**Aim of the exercise**
Each line of the data should be transcribed exactly as given.
═════ Data for processing
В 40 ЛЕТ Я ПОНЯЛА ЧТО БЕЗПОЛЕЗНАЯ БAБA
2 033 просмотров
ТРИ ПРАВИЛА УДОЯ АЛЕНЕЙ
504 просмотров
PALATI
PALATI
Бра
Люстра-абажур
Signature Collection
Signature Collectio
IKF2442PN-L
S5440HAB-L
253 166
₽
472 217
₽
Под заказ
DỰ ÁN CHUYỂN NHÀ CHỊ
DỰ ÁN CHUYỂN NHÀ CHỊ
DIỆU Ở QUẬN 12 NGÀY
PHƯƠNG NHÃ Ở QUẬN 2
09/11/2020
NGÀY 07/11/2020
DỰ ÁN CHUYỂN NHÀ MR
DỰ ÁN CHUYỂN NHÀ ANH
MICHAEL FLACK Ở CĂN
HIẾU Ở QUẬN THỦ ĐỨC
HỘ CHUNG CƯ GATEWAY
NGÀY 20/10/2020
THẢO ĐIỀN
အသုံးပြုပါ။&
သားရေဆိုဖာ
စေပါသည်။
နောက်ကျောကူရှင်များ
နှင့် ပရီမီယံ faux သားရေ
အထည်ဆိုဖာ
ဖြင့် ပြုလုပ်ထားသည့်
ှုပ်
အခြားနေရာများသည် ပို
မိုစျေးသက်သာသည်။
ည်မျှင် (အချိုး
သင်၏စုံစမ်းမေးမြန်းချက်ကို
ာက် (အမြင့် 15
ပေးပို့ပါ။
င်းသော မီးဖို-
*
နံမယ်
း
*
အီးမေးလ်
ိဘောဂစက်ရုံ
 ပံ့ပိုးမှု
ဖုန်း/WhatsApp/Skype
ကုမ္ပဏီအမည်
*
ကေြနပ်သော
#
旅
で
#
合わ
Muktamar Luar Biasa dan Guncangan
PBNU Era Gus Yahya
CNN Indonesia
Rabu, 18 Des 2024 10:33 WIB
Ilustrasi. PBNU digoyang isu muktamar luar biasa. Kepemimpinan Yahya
══════════
**Exercise answer**
В 40 ЛЕТ Я ПОНЯЛА ЧТО БЕЗПОЛЕЗНАЯ БAБA
2 033 просмотров
ТРИ ПРАВИЛА УДОЯ АЛЕНЕЙ
504 просмотров
PALATI
PALATI
Бра
Люстра-абажур
Signature Collection
Signature Collectio
IKF2442PN-L
S5440HAB-L
253 166
₽
472 217
₽
Под заказ
DỰ ÁN CHUYỂN NHÀ CHỊ
DỰ ÁN CHUYỂN NHÀ CHỊ
DIỆU Ở QUẬN 12 NGÀY
PHƯƠNG NHÃ Ở QUẬN 2
09/11/2020
NGÀY 07/11/2020
DỰ ÁN CHUYỂN NHÀ MR
DỰ ÁN CHUYỂN NHÀ ANH
MICHAEL FLACK Ở CĂN
HIẾU Ở QUẬN THỦ ĐỨC
HỘ CHUNG CƯ GATEWAY
NGÀY 20/10/2020
THẢO ĐIỀN
အသုံးပြုပါ။&
သားရေဆိုဖာ
စေပါသည်။
နောက်ကျောကူရှင်များ
နှင့် ပရီမီယံ faux သားရေ
အထည်ဆိုဖာ
ဖြင့် ပြုလုပ်ထားသည့်
ှုပ်
အခြားနေရာများသည် ပို
မိုစျေးသက်သာသည်။
ည်မျှင် (အချိုး
သင်၏စုံစမ်းမေးမြန်းချက်ကို
ာက် (အမြင့် 15
ပေးပို့ပါ။
င်းသော မီးဖို-
*
နံမယ်
း
*
အီးမေးလ်
ိဘောဂစက်ရုံ
 ပံ့ပိုးမှု
ဖုန်း/WhatsApp/Skype
ကုမ္ပဏီအမည်
*
ကေြနပ်သော
#
旅
で
#
合わ
Muktamar Luar Biasa dan Guncangan
PBNU Era Gus Yahya
CNN Indonesia
Rabu, 18 Des 2024 10:33 WIB
Ilustrasi. PBNU digoyang isu muktamar luar biasa. Kepemimpinan Yahya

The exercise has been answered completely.